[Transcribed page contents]
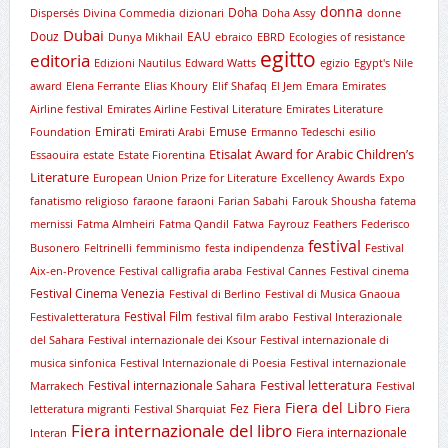
donna
Doha
Dispersés
Divina Commedia
dizionari
Doha Assy
donne
Dubai
Douz
EAU
Dunya Mikhail
ebraico
EBRD
Ecologies of resistance
egitto
editoria
Edizioni Nautilus
Edward Watts
egizio
Egypt's Nile
award
Elena Ferrante
Elias Khoury
Elif Shafaq
El Jem
Emara
Emirates
Airline festival
Emirates Airline Festival Literature
Emirates Literature
Emirati
Emuse
Foundation
Emirati Arabi
Ermanno Tedeschi
esilio
Etisalat Award for Arabic Children’s
Essaouira
estate
Estate Fiorentina
Literature
European Union Prize for Literature
Excellency Awards
Expo
fanatismo religioso
faraone
faraoni
Farian Sabahi
Farouk Shousha
fatema
mernissi
Fatma Almheiri
Fatma Qandil
Fatwa
Fayrouz
Feathers
Federisco
festival
Busonero
Feltrinelli
femminismo
festa indipendenza
Festival
Aix-en-Provence
Festival calligrafia araba
Festival Cannes
Festival cinema
Festival Cinema Venezia
Festival di Berlino
Festival di Musica Gnaoua
Festival Film
Festivaletteratura
festival film arabo
Festival Interazionale
del Sahara
Festival internazionale dei Ksour
Festival internazionale di
musica sinfonica
Festival Internazionale di Poesia
Festival internazionale
Festival letteratura
Festival internazionale Sahara
Marrakech
Festival
Fiera del Libro
Fez
Fiera
letteratura migranti
Festival Sharquiat
Fiera
Fiera internazionale del libro
Fiera internazionale
Interan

[What the exercise asks]: Copy, exactly and with nothing added, the lines from the one containing "Edizioni Nautilus" through the end of the records.

[Written answer]:
Edizioni Nautilus
Edward Watts
egizio
Egypt's Nile
award
Elena Ferrante
Elias Khoury
Elif Shafaq
El Jem
Emara
Emirates
Airline festival
Emirates Airline Festival Literature
Emirates Literature
Emirati
Emuse
Foundation
Emirati Arabi
Ermanno Tedeschi
esilio
Etisalat Award for Arabic Children’s
Essaouira
estate
Estate Fiorentina
Literature
European Union Prize for Literature
Excellency Awards
Expo
fanatismo religioso
faraone
faraoni
Farian Sabahi
Farouk Shousha
fatema
mernissi
Fatma Almheiri
Fatma Qandil
Fatwa
Fayrouz
Feathers
Federisco
festival
Busonero
Feltrinelli
femminismo
festa indipendenza
Festival
Aix-en-Provence
Festival calligrafia araba
Festival Cannes
Festival cinema
Festival Cinema Venezia
Festival di Berlino
Festival di Musica Gnaoua
Festival Film
Festivaletteratura
festival film arabo
Festival Interazionale
del Sahara
Festival internazionale dei Ksour
Festival internazionale di
musica sinfonica
Festival Internazionale di Poesia
Festival internazionale
Festival letteratura
Festival internazionale Sahara
Marrakech
Festival
Fiera del Libro
Fez
Fiera
letteratura migranti
Festival Sharquiat
Fiera
Fiera internazionale del libro
Fiera internazionale
Interan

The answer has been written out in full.